You may be familiar with "battered wife syndrome" where a woman can become convinced that the beatings she suffers at her husband's hands are her fault, that she brought them on herself.
Most liberals, too, suffer from a form of this malady. They see the United States, the most free, most selfless country in the world as the source of all the evil in the world. Indeed, we foster evil in other countries.
We see a dangerous example of this played out by retired Air Force Gen. Merrill McPeak. McPeak is Senator Barack Obama's most senior military advisor.
According to today's Washington Times,
Sen. Barack Obama's most senior military adviser says President Bush is to blame for Iran's bad behavior.
How does McPeak explain this? He says Iran, the world's biggest supporter of terrorism, doesn't like al Qaeda and didn't like the Taliban in Afghanistan. But President Bush's "tough talk" and reference to Iran as a part of the "axis of evil" after 911 somehow pushed this peace-loving country to hate us.
According to the article, McPeak supports Obama's idea of "talking to" the Iranians to see if we have "common ground."
Frankly, if we have any "common ground" with this brutal, oppressive, belligerent, bloodthirsty regime, we'd better get examine our own hearts and get ourselves right!
And "talking to" hostile nations like Iran tends to get us what Neville Chamberlain got when he "talked to" Herr Hitler: a worthless piece of paper that was figuratively burned up in the fires of war less than a year later. Appeasement does not work.
For the moment, wisdom speaks from the White House:
National security officials note that Iran's rogue behavior long predates Mr. Bush's speech. In June 2001, the Justice Department indicted 13 members of a pro-Iranian group, Saudi Hezbollah, for carrying out the 1996 Khobar Towers bombing that killed 19 American service members in Saudi Arabia. Saudi Hezbollah, a terrorist group, held regular meetings in Iran, the FBI said.
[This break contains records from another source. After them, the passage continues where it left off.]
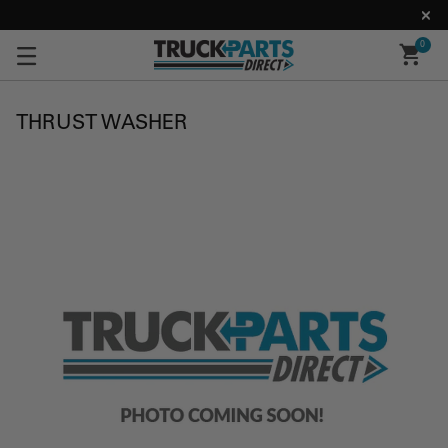
0
THRUST WASHER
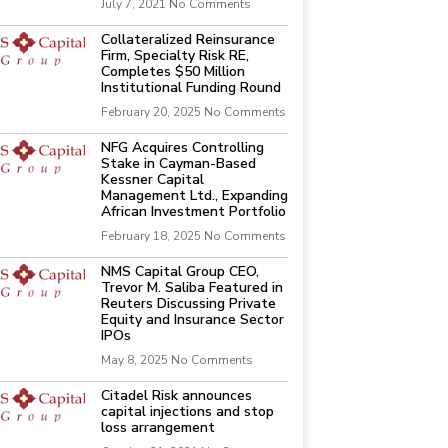
July 7, 2021
No Comments
Collateralized Reinsurance
Firm, Specialty Risk RE,
Completes $50 Million
Institutional Funding Round
February 20, 2025
No Comments
NFG Acquires Controlling
Stake in Cayman-Based
Kessner Capital
Management Ltd., Expanding
African Investment Portfolio
February 18, 2025
No Comments
NMS Capital Group CEO,
Trevor M. Saliba Featured in
Reuters Discussing Private
Equity and Insurance Sector
IPOs
May 8, 2025
No Comments
Citadel Risk announces
capital injections and stop
loss arrangement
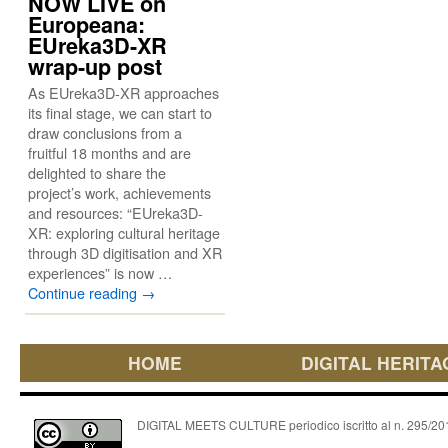
NOW LIVE on
Europeana:
EUreka3D-XR
wrap-up post
As EUreka3D-XR approaches
its final stage, we can start to
draw conclusions from a
fruitful 18 months and are
delighted to share the
project’s work, achievements
and resources: “EUreka3D-
XR: exploring cultural heritage
through 3D digitisation and XR
experiences” is now …
Continue reading
→
HOME
DIGITAL HERITA
DIGITAL MEETS CULTURE periodico iscritto al n. 295/2018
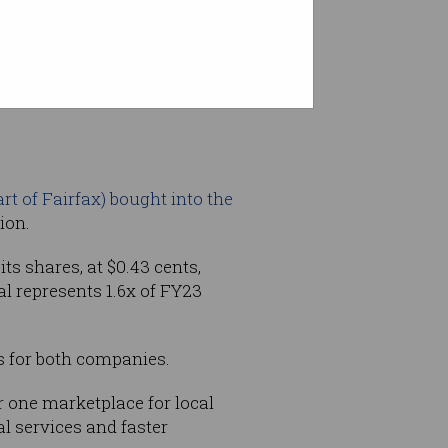
lue service categories Oneflare
t of Fairfax) bought into the
ion.
its shares, at $0.43 cents,
l represents 1.6x of FY23
s for both companies.
r one marketplace for local
l services and faster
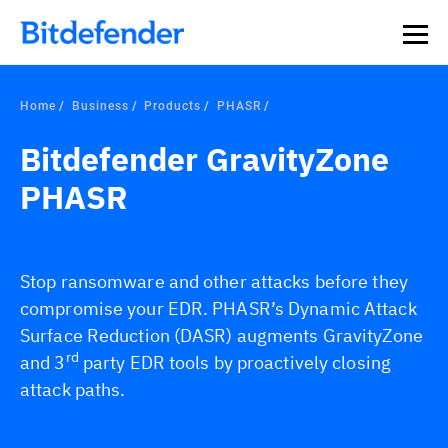
Our Annual Cybersecurity Assessment is out: 55% of
security teams were told to keep a breach quiet. —
See
what else 1,200 pros revealed >>
Home
Business
Products
PHASR
Bitdefender GravityZone
PHASR
Stop ransomware and other attacks before they
compromise your EDR. PHASR’s Dynamic Attack
Surface Reduction (DASR) augments GravityZone
rd
and 3
party EDR tools by proactively closing
attack paths.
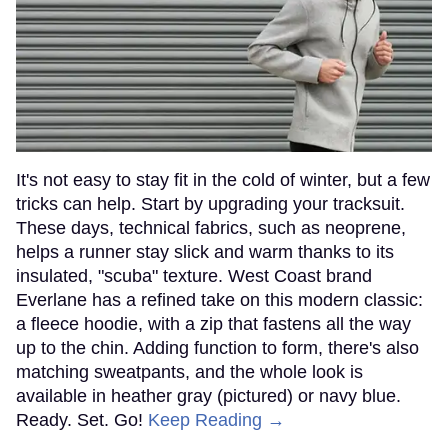
It's not easy to stay fit in the cold of winter, but a few
tricks can help. Start by upgrading your tracksuit.
These days, technical fabrics, such as neoprene,
helps a runner stay slick and warm thanks to its
insulated, "scuba" texture. West Coast brand
Everlane has a refined take on this modern classic:
a fleece hoodie, with a zip that fastens all the way
up to the chin. Adding function to form, there's also
matching sweatpants, and the whole look is
available in heather gray (pictured) or navy blue.
Ready. Set. Go!
Keep Reading →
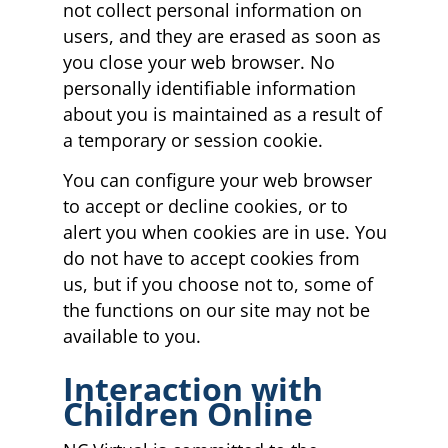
not collect personal information on
users, and they are erased as soon as
you close your web browser. No
personally identifiable information
about you is maintained as a result of
a temporary or session cookie.
You can configure your web browser
to accept or decline cookies, or to
alert you when cookies are in use. You
do not have to accept cookies from
us, but if you choose not to, some of
the functions on our site may not be
available to you.
Interaction with
Children Online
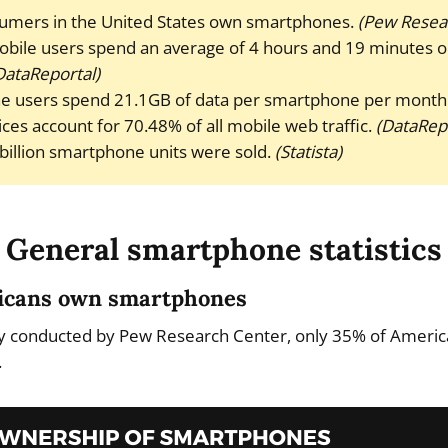
umers in the United States own smartphones.
(Pew Resea
bile users spend an average of 4 hours and 19 minutes 
DataReportal)
e users spend 21.1GB of data per smartphone per month
ces account for 70.48% of all mobile web traffic.
(DataRepo
 billion smartphone units were sold.
(Statista)
General smartphone statistics
ricans own smartphones
ey conducted by Pew Research Center, only 35% of Ameri
.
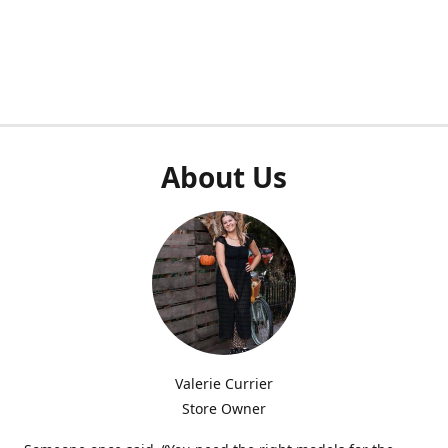
About Us
Valerie Currier
Store Owner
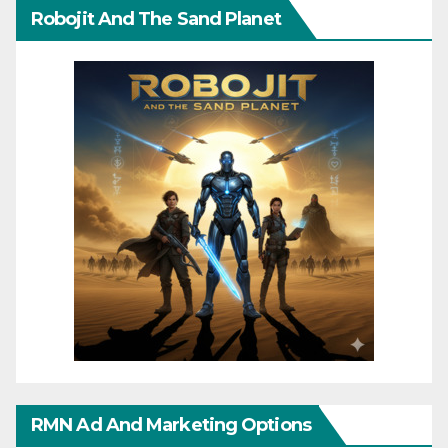
Robojit And The Sand Planet
RMN Ad And Marketing Options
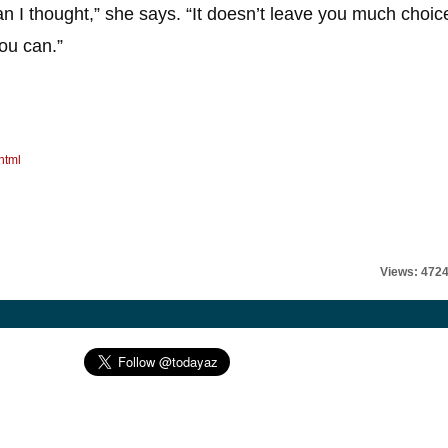
an I thought,” she says. “It doesn’t leave you much choic
you can.”
html
Views: 472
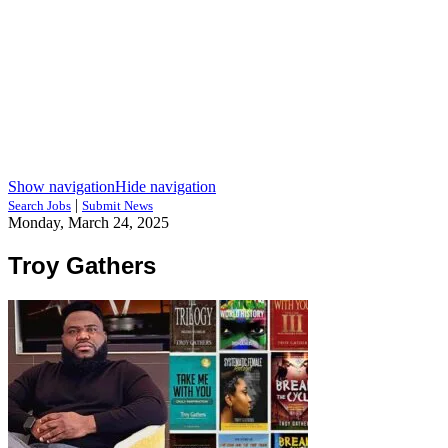
Show navigation
Hide navigation
|
Search Jobs
Submit News
Monday, March 24, 2025
Troy Gathers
"With all due respect to General McPeak, what drives the United States and the Islamic Republic of Iran apart — and has since 1979 — is the unwavering antipathy of the regime in Tehran towards the United States, its ally Israel, and freedom-loving, non-Islamist nations more generally," said Frank Gaffney, a Pentagon policy-maker in the Reagan administration who heads the Center for Security Policy.
Added Mr. Gaffney: "It is not simply naive, it is reckless to ignore serial statements by the mullahs and their front man, Mahmoud Ahmadinejad, about a world without America, their goons parading in Iranian cities shouting 'Death to America,' their active efforts to kill and maim Americans and Iraqis in the hope of defeating the United States in Iraq, and rendering the latter an oil-rich satellite and new safe-haven for Iranian-backed terror, and accumulating evidence that Iran's Hezbollah proxies and their intelligence agents are developing cells capable of unleashing deadly violence here as well as elsewhere.
I was still in the Air Force when Gen. McPeak was Commander in Chief of the Air Force. I didn't care much for him, and no one I knew cared much for him, either.
Most military people have a good sense for detecting good qualities in their leaders, and they are also pretty reliable at sniffing out the ones that through stupidity or self-interest tend to get people killed in wartime.
This is, of course, anecdotal and intangible evidence, at best. But it does go along with this incredibly irresponsible position held by Gen. McPeak.
I haven't been a fan of John McCain since he began cultivating his liberal streak in the late 1990s. But he is infinitely preferable to Hillary Clinton or Barack Obama for president.
I used to think Hillary Clinton was more dangerous than Barack Obama. Given what I've seen in the past few days from Obama's church, and now this on the world stage, I'm quickly becoming convinced that he may be the most dangerous choice of all.